Exercise details ::
The reply should contain all the data below, repeated exactly, and none of the images.

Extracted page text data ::
★ ★ ★

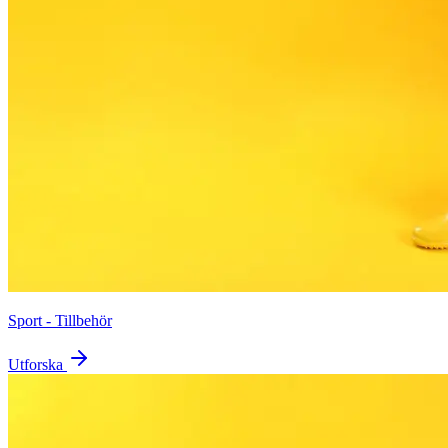
Sport - Tillbehör
Utforska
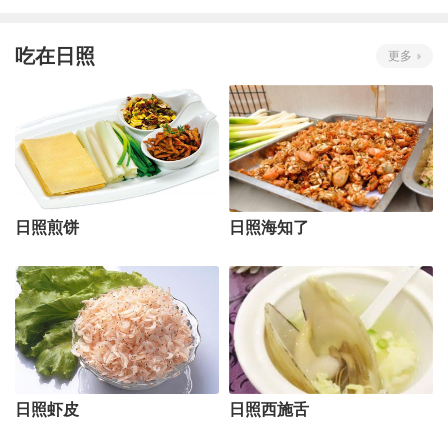
吃在日照
更多
日照煎饼
日照海知了
日照虾皮
日照西施舌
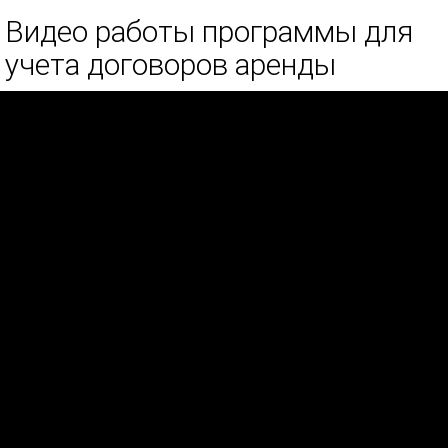
Видео работы программы для
учета договоров аренды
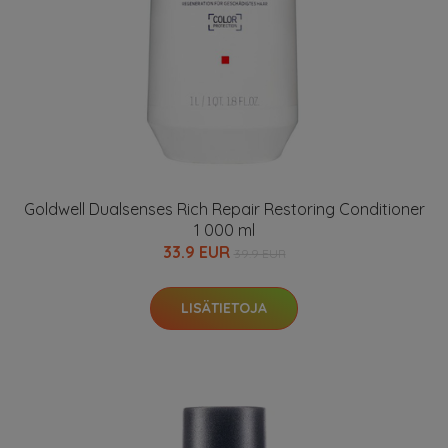
Goldwell Dualsenses Rich Repair Restoring Conditioner
1 000 ml
33.9 EUR
39.9 EUR
LISÄTIETOJA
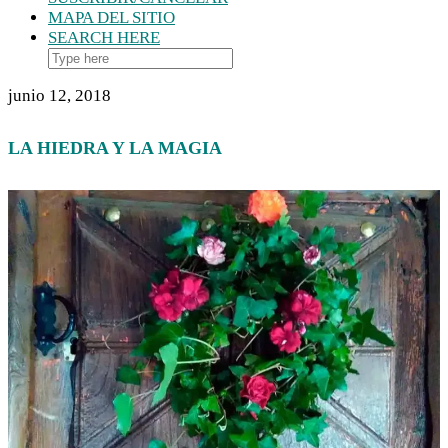
MAPA DEL SITIO
SEARCH HERE
junio 12, 2018
LA HIEDRA Y LA MAGIA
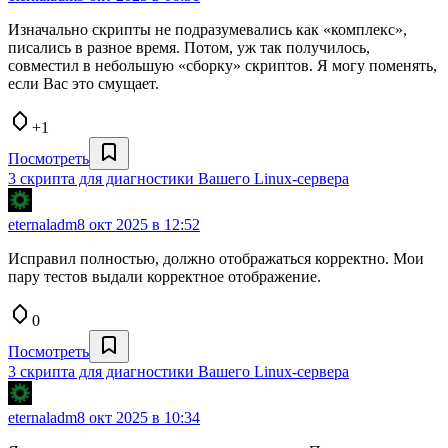
Изначально скрипты не подразумевались как «комплекс»,
писались в разное время. Потом, уж так получилось,
совместил в небольшую «сборку» скриптов. Я могу поменять,
если Вас это смущает.
+1
Посмотреть
3 скрипта для диагностики Вашего Linux-сервера
eternaladm
8 окт 2025 в 12:52
Исправил полностью, должно отображаться корректно. Мои
пару тестов выдали корректное отображение.
0
Посмотреть
3 скрипта для диагностики Вашего Linux-сервера
eternaladm
8 окт 2025 в 10:34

★ ★ ★

Solution below ::
Sport - Tillbehör
Utforska
吃在日照
更多
日照煎饼
日照海知了
日照虾皮
日照西施舌
Видео работы программы для
учета договоров аренды
Goldwell Dualsenses Rich Repair Restoring Conditioner
1 000 ml
33.9 EUR
39.9 EUR
LISÄTIETOJA
MAPA DEL SITIO
SEARCH HERE
junio 12, 2018
LA HIEDRA Y LA MAGIA
Изначально скрипты не подразумевались как «комплекс»,
писались в разное время. Потом, уж так получилось,
совместил в небольшую «сборку» скриптов. Я могу поменять,
если Вас это смущает.
+1
Посмотреть
3 скрипта для диагностики Вашего Linux-сервера
eternaladm
8 окт 2025 в 12:52
Исправил полностью, должно отображаться корректно. Мои
пару тестов выдали корректное отображение.
0
Посмотреть
3 скрипта для диагностики Вашего Linux-сервера
eternaladm
8 окт 2025 в 10:34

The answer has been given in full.